How do you calculate the equilibrium amounts of H2 and HF?

You can set up something that can be called an ICE table. I stands for initial, C stands for change, and E stands for equilibrium. All the amounts are calculated in Molarity.
So you have the equation: H2(g) + F2(g) –> 2HF(g)
So you can set up the table in the following way:

Molarity:____[H2]_____[F2]_____[HF]
I _________ .1 _____ .1________0
C__________- X______- X______+ 2X
E_________.1 – X____.1 – X______2X

For H2 and F2 you know that it’s minus X because the initial amount is decreasing. Also, the coefficient on the X is the same as the coefficient in the balanced chemical equation.

Now, the equation for the equilibrium constant, K, for the generic chemical equation aA + bB –> cC + dD is:

K = ([C]^c[D]^d) / ([A]^a[B]^b)
where the square brackets mean Molarity. So now substitute in your values.

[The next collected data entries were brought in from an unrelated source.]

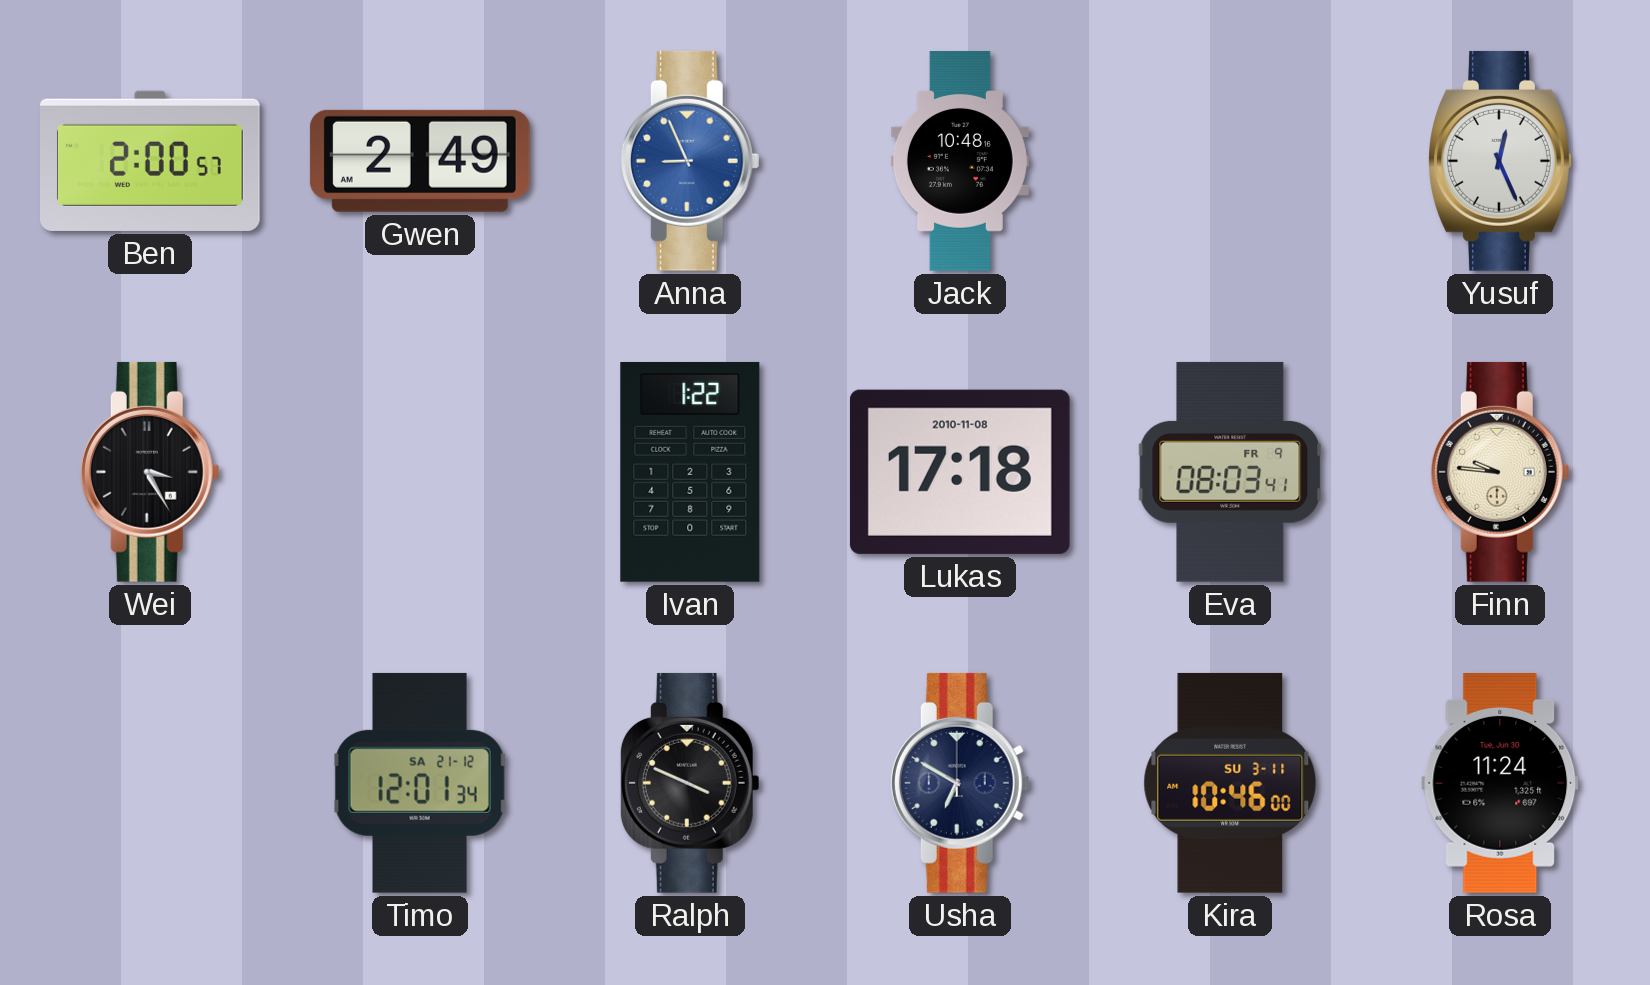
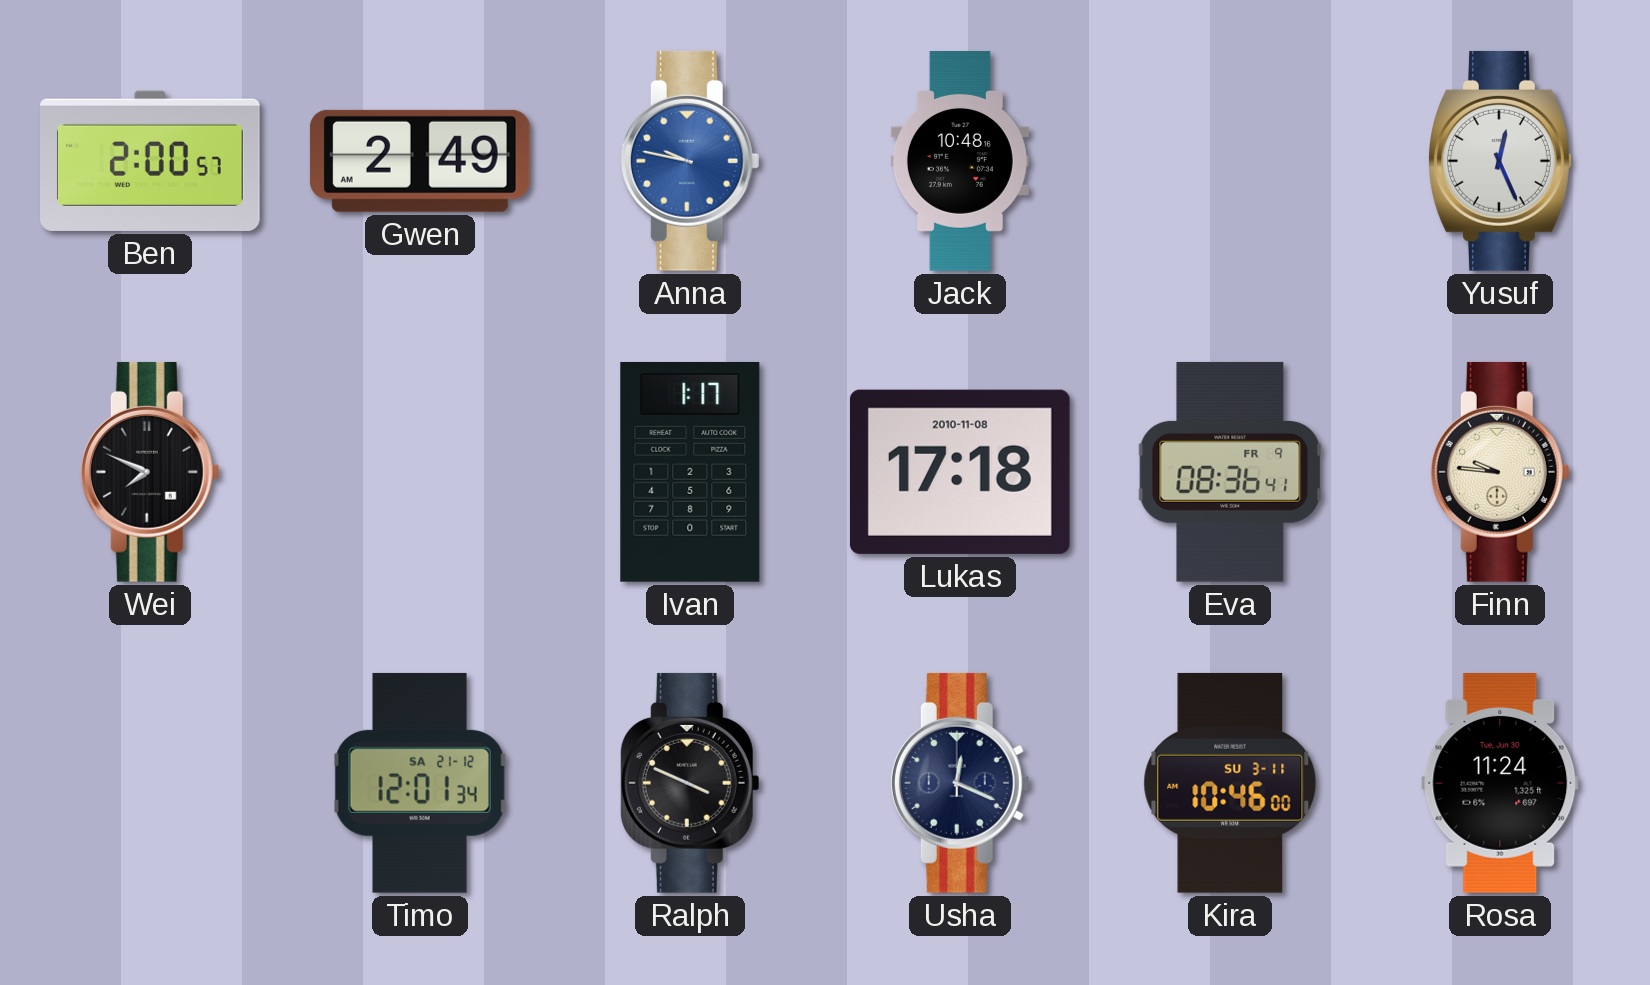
Anna: 8:56 -> 9:47
Wei: 3:25 -> 7:49
Ivan: 1:22 -> 1:17
Eva: 08:03 -> 08:36
Usha: 6:50 -> 12:19
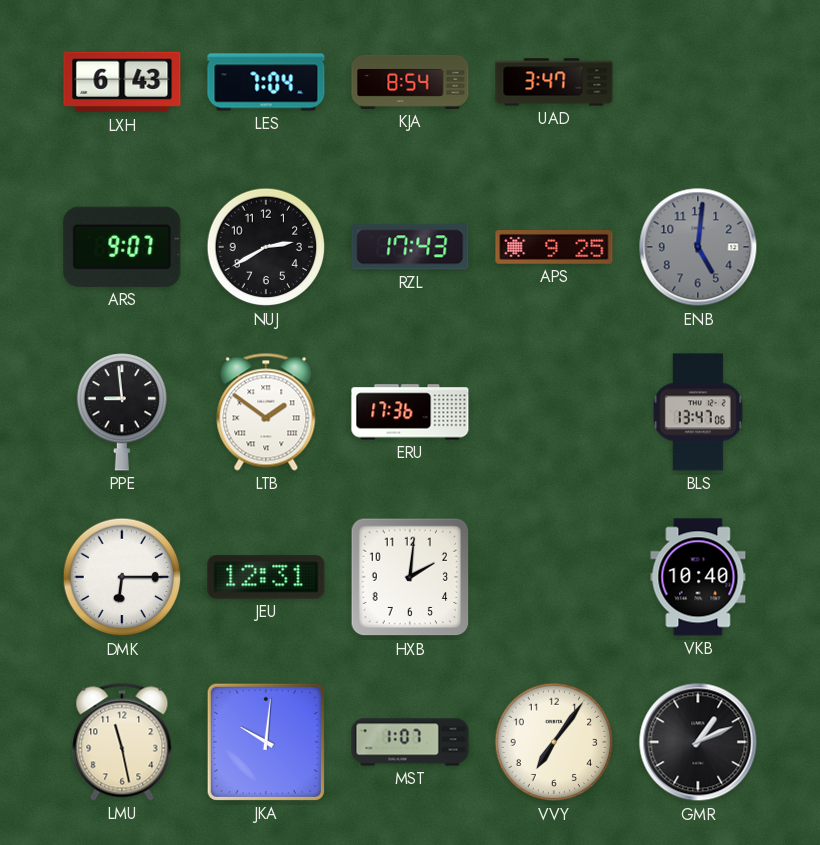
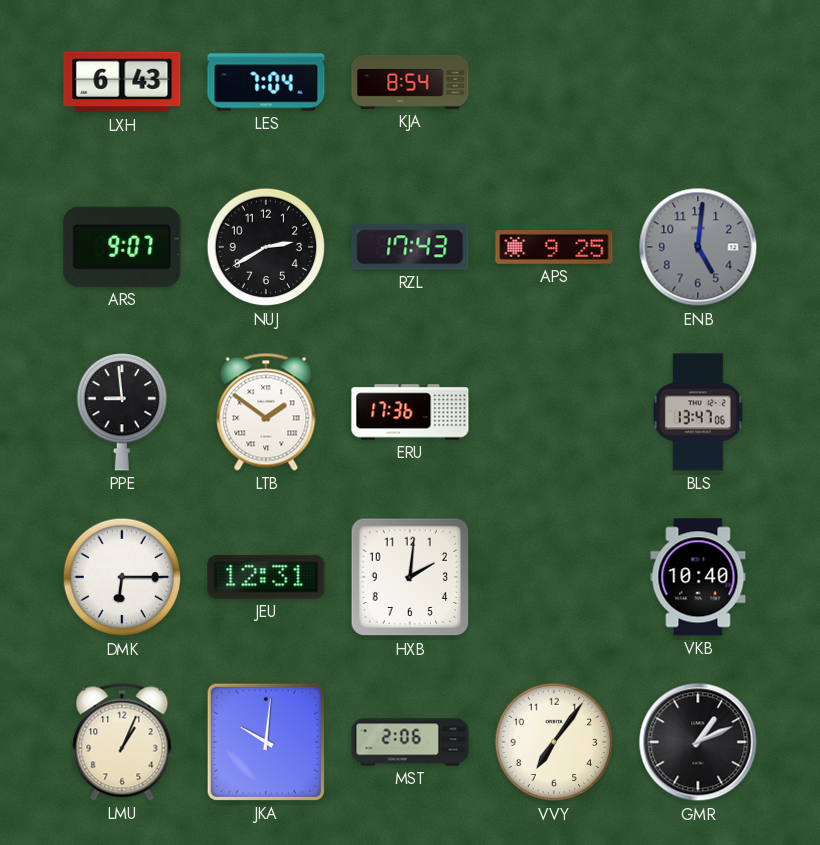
UAD: 3:47 -> none
LMU: 11:28 -> 1:04
MST: 1:07 -> 2:06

1.0 x 10^2 = [2X]^2 / [.1 - X] [.1 - X]
Now you could solve this in two ways. One is to use the quadratic formula to solve for X, and then substitute the value in to the ICE table to get your values, or you could assume X is small, and can be discounted. This means you can throw out X in any term where it is being added or subtracted, but no other time. Solving also, X can never be negative, so if you’re solving the quadratic formula and you get a negative value, just throw it out and use the other one.